■ **Your objective**: Go to the line in the entries below that holds "Set feed rate (F)" and repeat exactly from there through the line that holds "Dwell (G04)", inclusive.
<<<<
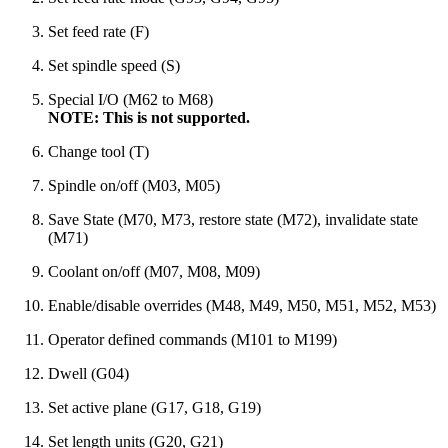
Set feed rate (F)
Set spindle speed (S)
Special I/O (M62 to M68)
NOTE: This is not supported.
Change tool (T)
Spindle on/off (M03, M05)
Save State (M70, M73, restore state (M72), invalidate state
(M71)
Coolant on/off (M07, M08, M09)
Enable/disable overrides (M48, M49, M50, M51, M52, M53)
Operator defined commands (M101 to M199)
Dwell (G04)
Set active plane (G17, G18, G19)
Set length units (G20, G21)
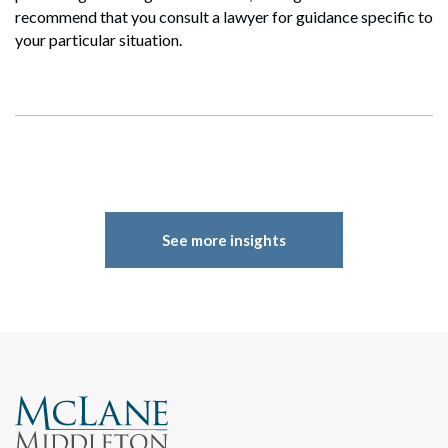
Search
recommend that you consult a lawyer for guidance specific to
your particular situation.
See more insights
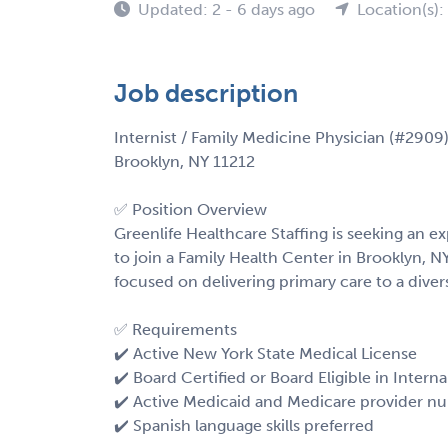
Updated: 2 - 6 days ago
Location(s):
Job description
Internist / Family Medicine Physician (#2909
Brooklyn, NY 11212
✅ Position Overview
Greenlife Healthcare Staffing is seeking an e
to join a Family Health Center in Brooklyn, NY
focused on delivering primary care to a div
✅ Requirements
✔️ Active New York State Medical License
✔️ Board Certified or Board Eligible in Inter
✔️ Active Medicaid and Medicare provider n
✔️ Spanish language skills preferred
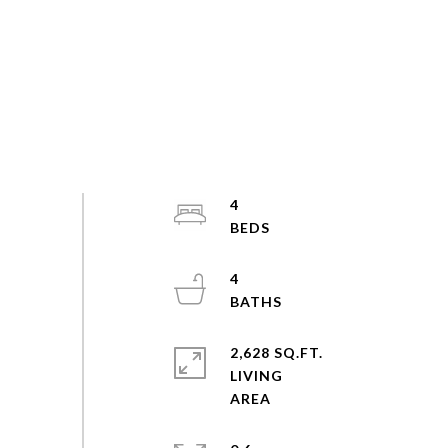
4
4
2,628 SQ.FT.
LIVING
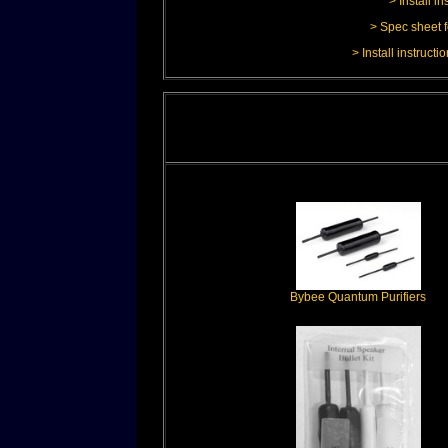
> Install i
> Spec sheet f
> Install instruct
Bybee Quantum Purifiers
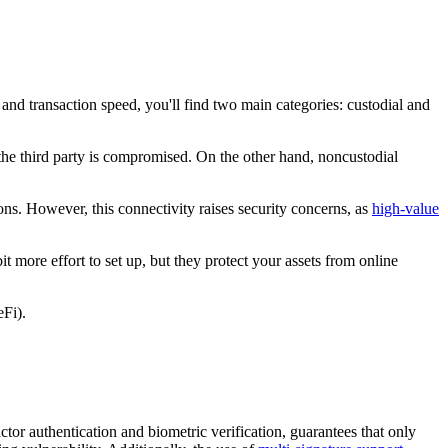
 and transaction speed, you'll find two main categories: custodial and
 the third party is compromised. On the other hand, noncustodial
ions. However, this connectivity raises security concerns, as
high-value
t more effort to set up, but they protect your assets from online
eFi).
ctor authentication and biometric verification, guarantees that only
>>>>
<<<<
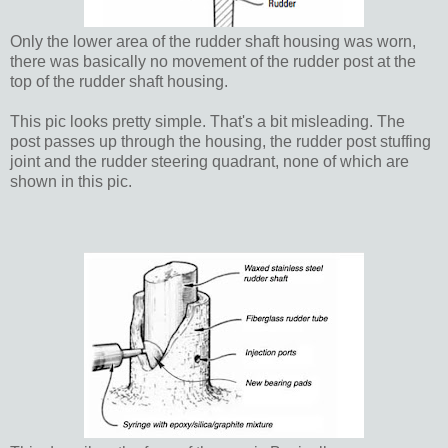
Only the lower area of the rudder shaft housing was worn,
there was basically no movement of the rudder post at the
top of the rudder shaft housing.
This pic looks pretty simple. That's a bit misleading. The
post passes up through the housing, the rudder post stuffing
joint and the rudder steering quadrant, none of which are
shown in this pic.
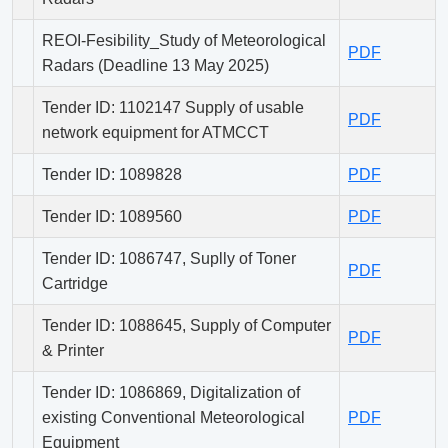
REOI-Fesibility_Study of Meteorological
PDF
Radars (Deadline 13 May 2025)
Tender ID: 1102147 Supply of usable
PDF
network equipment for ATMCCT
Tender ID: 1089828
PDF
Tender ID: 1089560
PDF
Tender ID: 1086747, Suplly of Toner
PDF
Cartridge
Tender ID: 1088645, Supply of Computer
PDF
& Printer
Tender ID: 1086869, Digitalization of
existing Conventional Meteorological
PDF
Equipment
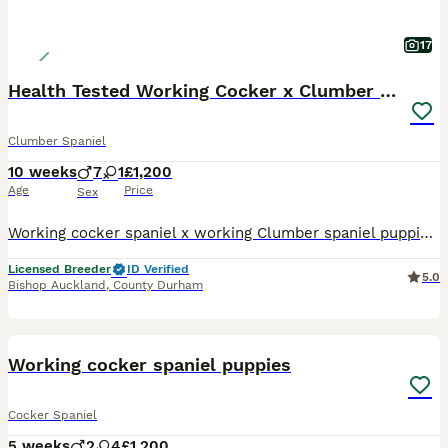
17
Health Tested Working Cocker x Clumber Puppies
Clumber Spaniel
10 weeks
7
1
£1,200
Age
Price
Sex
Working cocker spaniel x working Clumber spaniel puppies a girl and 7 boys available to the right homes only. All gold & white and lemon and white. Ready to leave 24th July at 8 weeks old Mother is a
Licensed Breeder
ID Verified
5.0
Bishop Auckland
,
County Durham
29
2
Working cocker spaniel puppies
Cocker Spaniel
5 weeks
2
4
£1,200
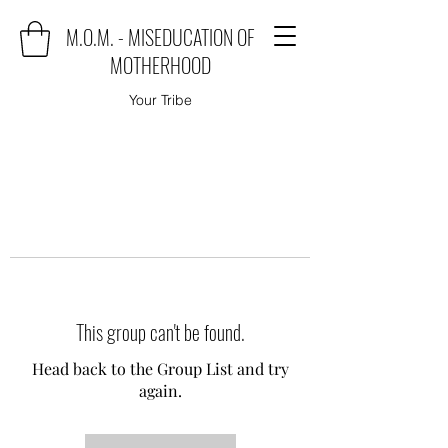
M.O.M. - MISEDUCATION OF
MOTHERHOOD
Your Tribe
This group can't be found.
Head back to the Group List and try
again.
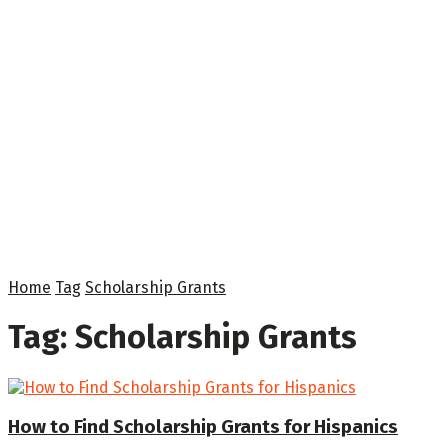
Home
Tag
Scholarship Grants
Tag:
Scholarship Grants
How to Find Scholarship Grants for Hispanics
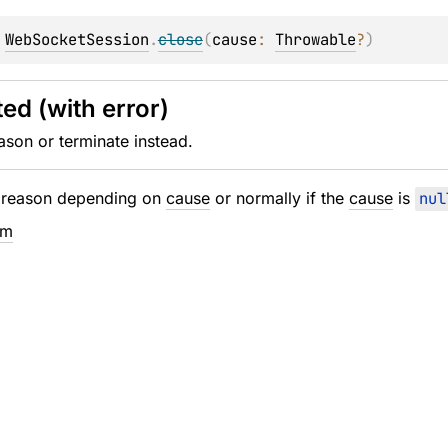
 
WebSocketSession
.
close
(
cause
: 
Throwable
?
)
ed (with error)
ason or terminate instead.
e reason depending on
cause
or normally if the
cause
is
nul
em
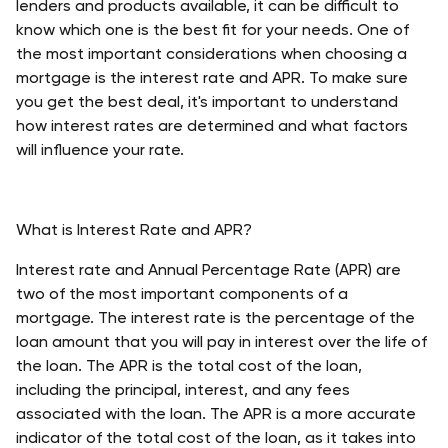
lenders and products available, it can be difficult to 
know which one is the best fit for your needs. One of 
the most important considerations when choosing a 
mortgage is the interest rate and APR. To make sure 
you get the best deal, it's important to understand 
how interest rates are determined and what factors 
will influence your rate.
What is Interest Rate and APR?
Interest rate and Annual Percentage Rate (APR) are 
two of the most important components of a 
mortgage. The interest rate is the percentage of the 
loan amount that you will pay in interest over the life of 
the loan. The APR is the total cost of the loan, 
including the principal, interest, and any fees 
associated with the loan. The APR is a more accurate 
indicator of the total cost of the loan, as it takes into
>>>>
■ **Solution**:
Set feed rate (F)
Set spindle speed (S)
Special I/O (M62 to M68)
NOTE: This is not supported.
Change tool (T)
Spindle on/off (M03, M05)
Save State (M70, M73, restore state (M72), invalidate state
(M71)
Coolant on/off (M07, M08, M09)
Enable/disable overrides (M48, M49, M50, M51, M52, M53)
Operator defined commands (M101 to M199)
Dwell (G04)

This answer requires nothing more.